In Morena E.R. Sekhonyana v. Mike Pitso and another, CIV/APN/381/88 (unreported) at pages 20-21 Cullinan, C.J. had the following to say:
"As Lord Diplock observe, the court in granting an interlocutory injuction is operating in a state of uncertainty: the only certainty which may arise is that the Plaintiff has no prospect of success at the trial, in which case the application will be refused. If that is not the case, then there is "a serious question to be tried", a triable issue", "an arguable case", or "a prima facie case open to doubt": as I have indicated
earlier, the cose must be rare where upon interlocutory application, the right is beyond dispute. The point is, that there is uncertainty, and I see little to be gained in attempting to assess the extent of the uncertainty. The Court must do its best to prevent injustice in such state of uncertainty. It must then, in my view, as a separate issue, decide where the balance of convenience lies. If the balance swings to one side, it matters not in my judgment how marked is such swing."

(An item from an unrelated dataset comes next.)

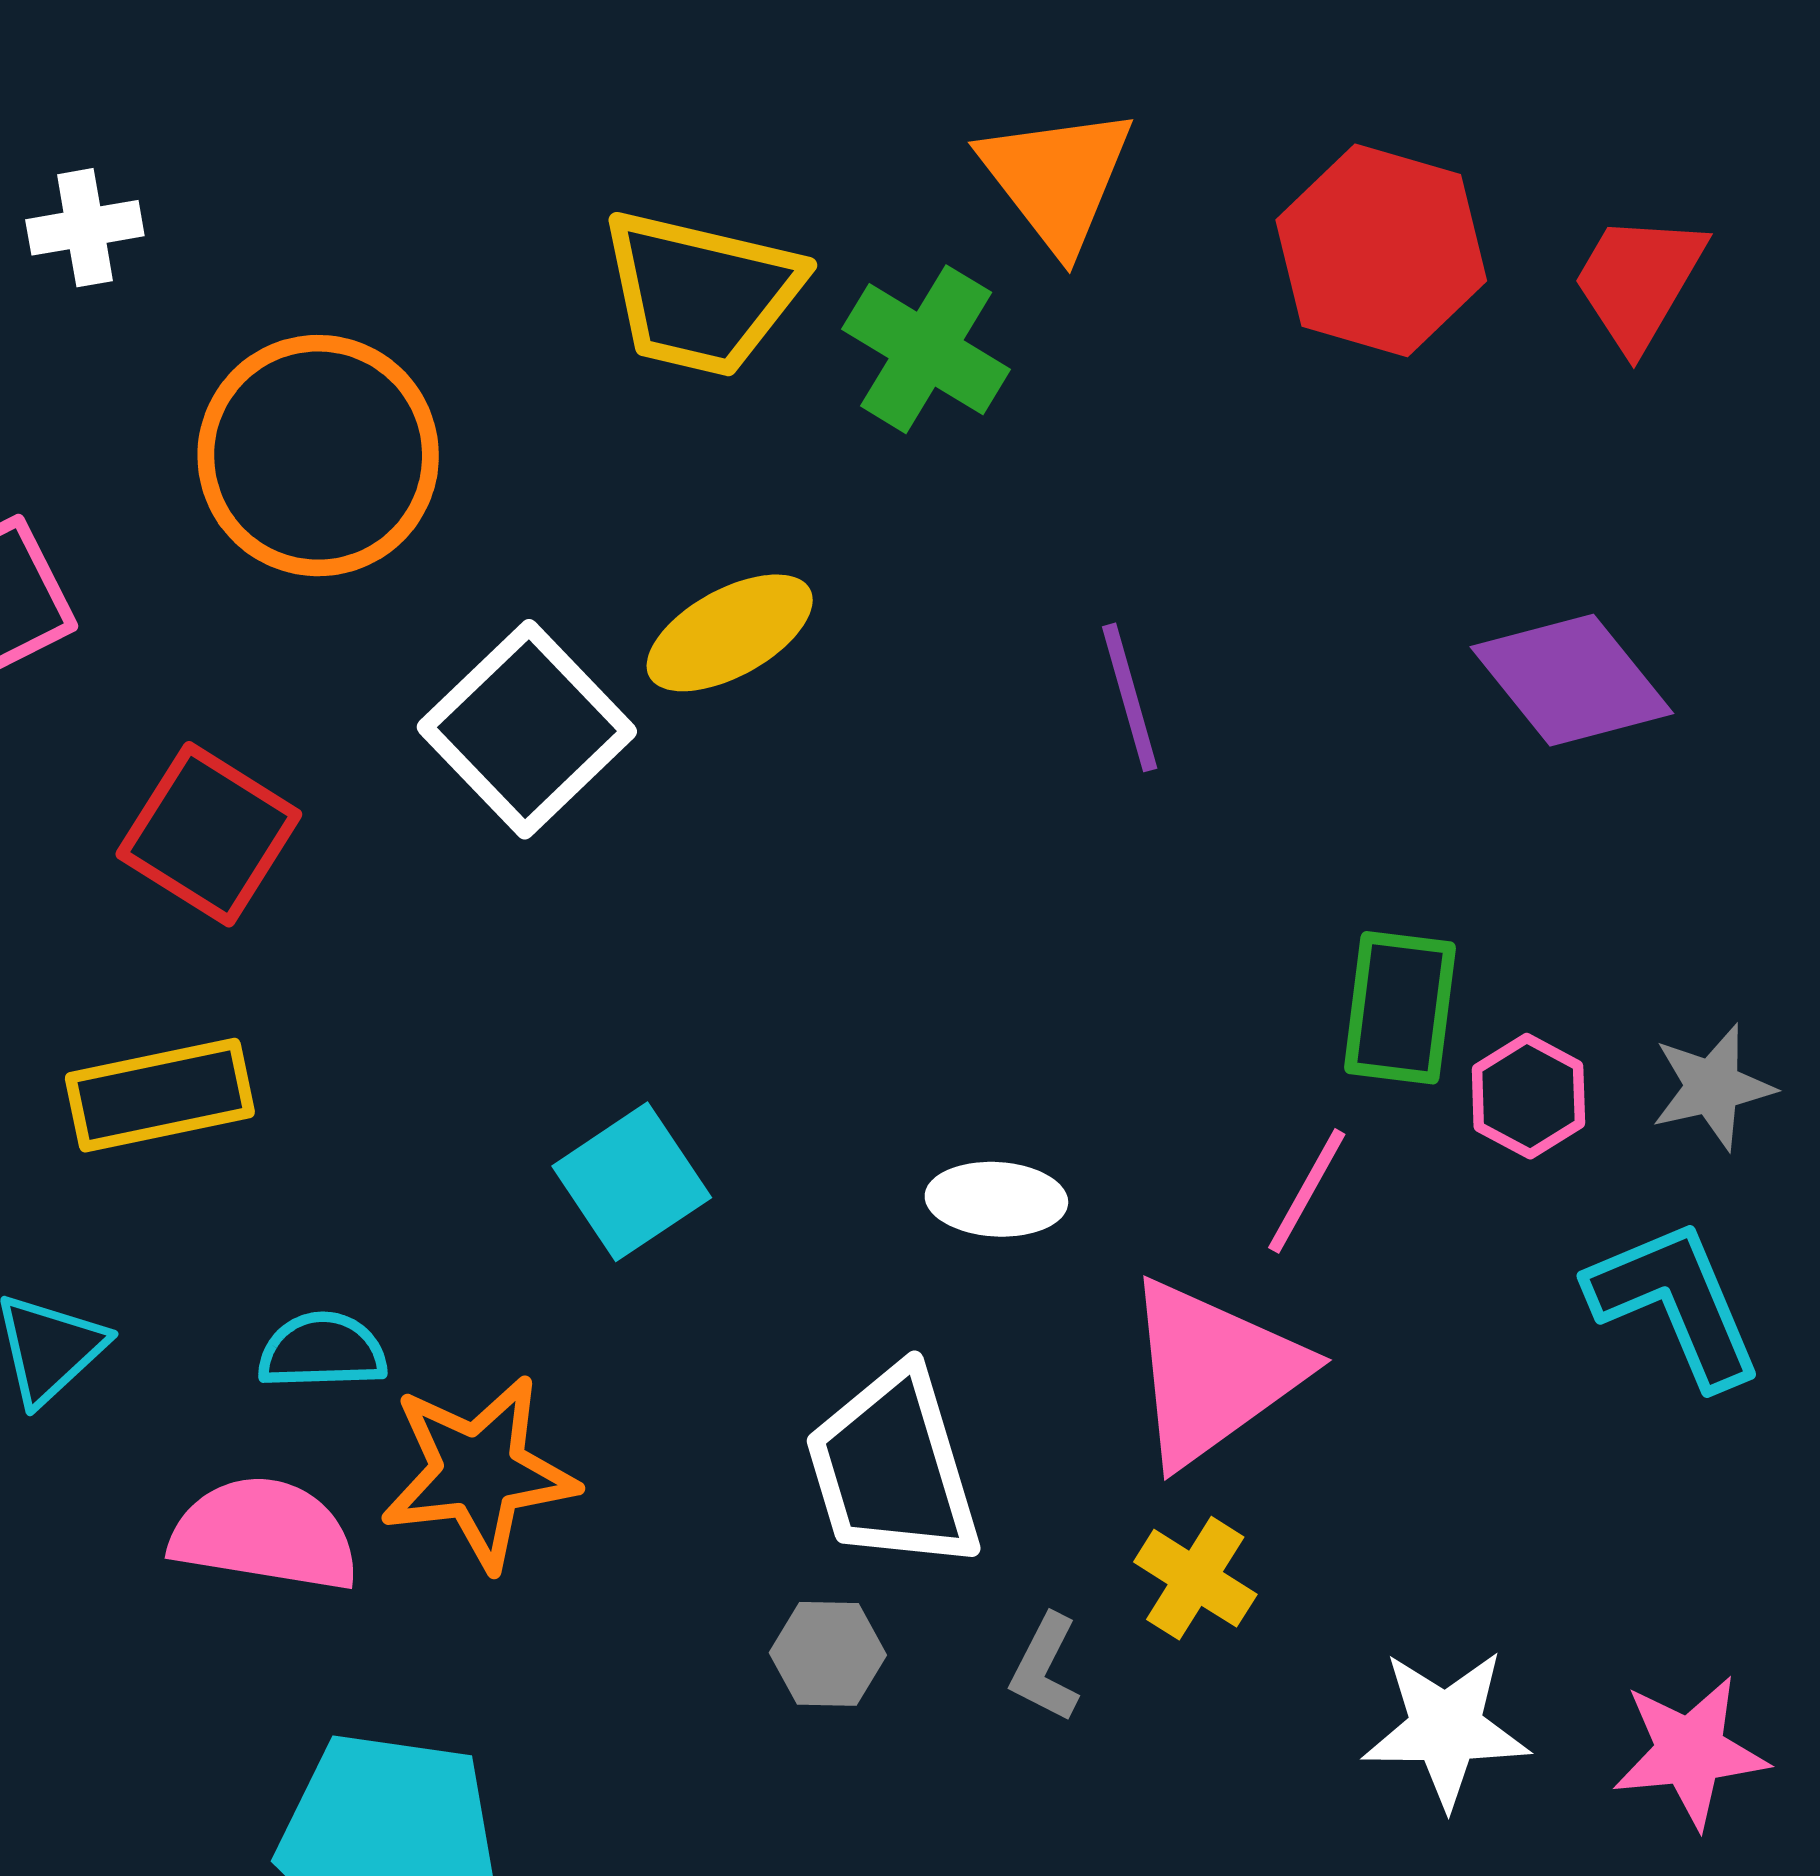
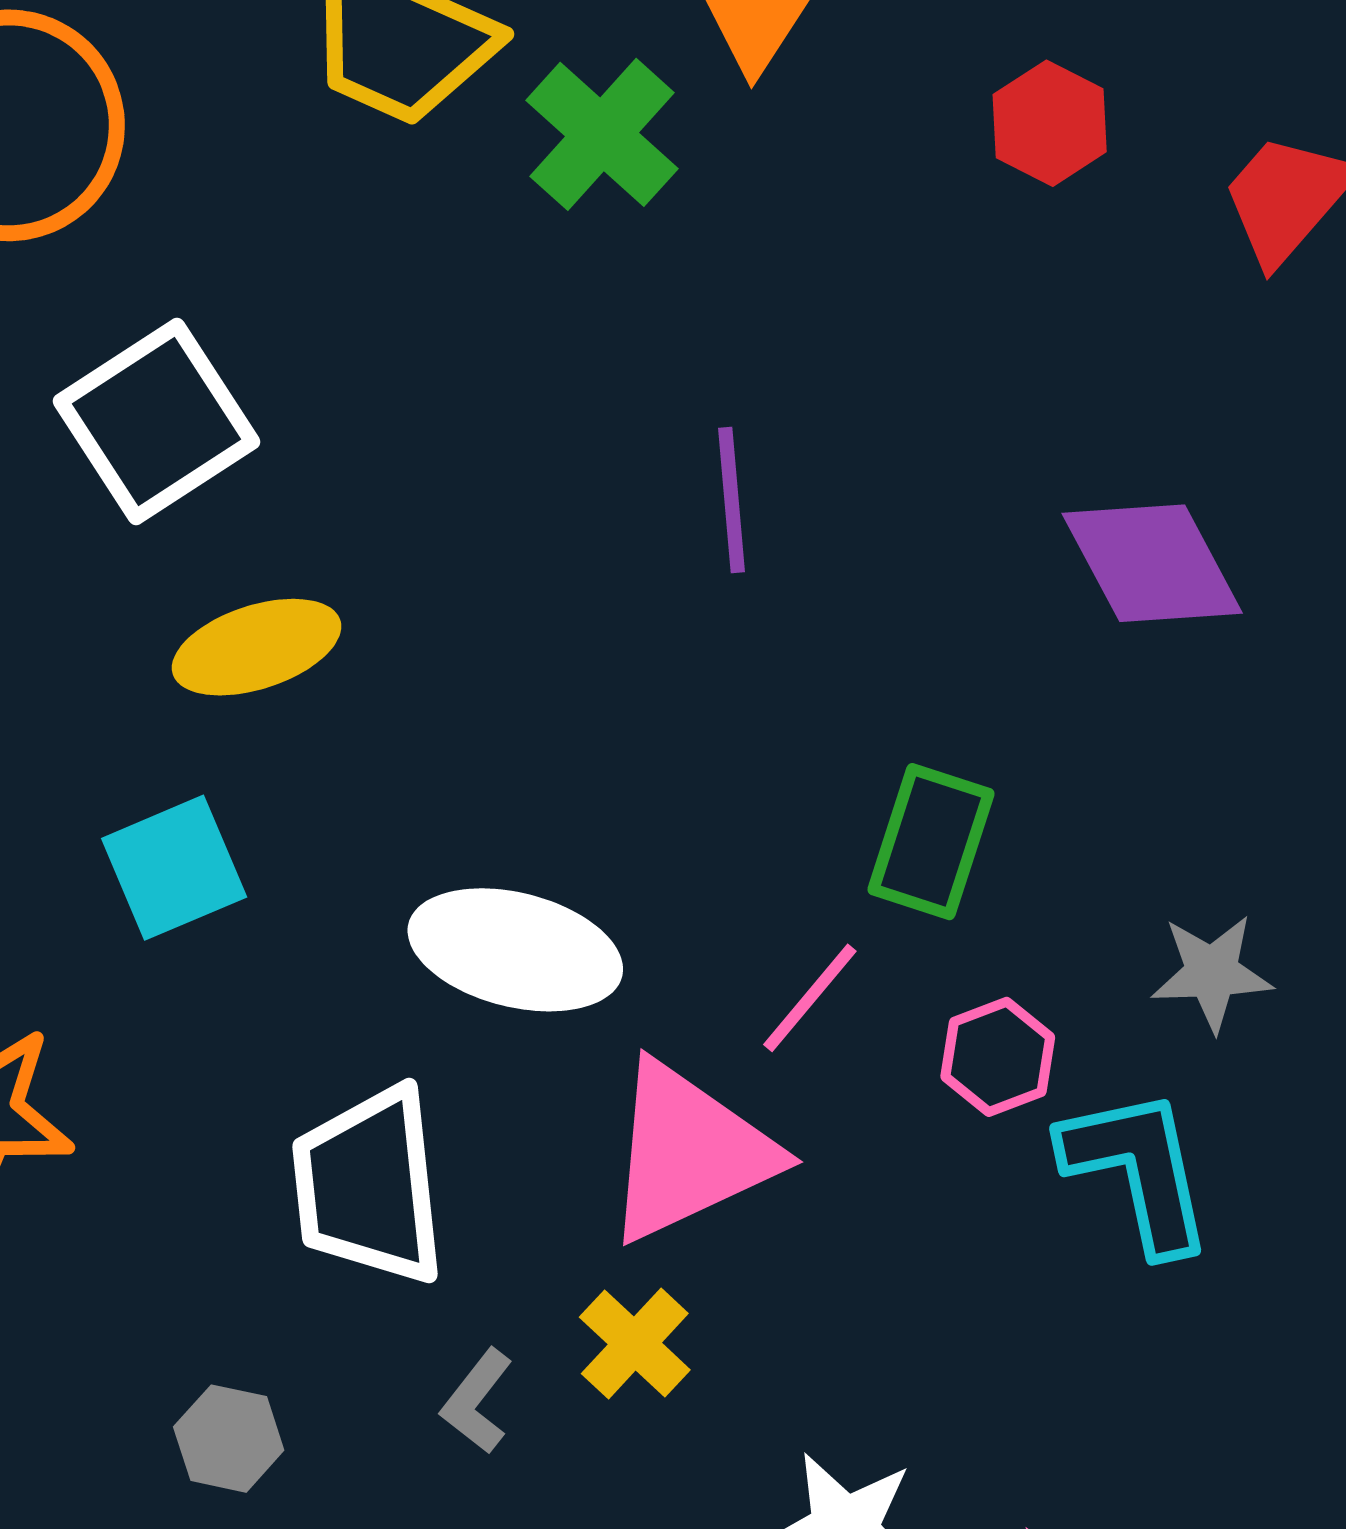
red hexagon: (1381, 250) -> (1050, 123), size x0.6
yellow ellipse: (730, 633) -> (257, 647), moved
pink hexagon: (1528, 1096) -> (998, 1057), moved
white ellipse: (996, 1199) -> (515, 950), size x1.6
gray hexagon: (828, 1654) -> (229, 1439), moved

I shall now deal with the facts of this case. It is common cause that on the 29th April. 1990 the third respondent published in the second respondent an article in which the stated in no uncertain terms that the applicant has built a house for one Chieftainess of Lioling. That house was built by the applicant with the nation's money. Because the respondents have admitted publishing those words, the first question is
whether they are defamatory or not, I am of the opinion that the
words are defamatory because the full import of the article is that
the applicant, while many people in the country are confined to old houses, would misappropriate public funds to indulge a Lady in Lioling by building a house for her, which is not even used.
The respondents are actually alleging that the applicant has
stolen public funds and used them to build a house for a Lady in
Lioling. I am of the opinion that any average intelligent reader will understand the words to mean that the applicant has built a house for a Lady in Lioling with public funds and that the house is not even being used while some people in this country live in old houses.
The third respondent avers that the applicant is not entitled to assume that whatever is published "which has the effect of impairing his dignity" ought not to be published merely because he imputes on other people the intention to impair his dignity. It seems to me that in the instant case the words are defamatory per se and that any reader of average intelligence will give to them the meaning stated above.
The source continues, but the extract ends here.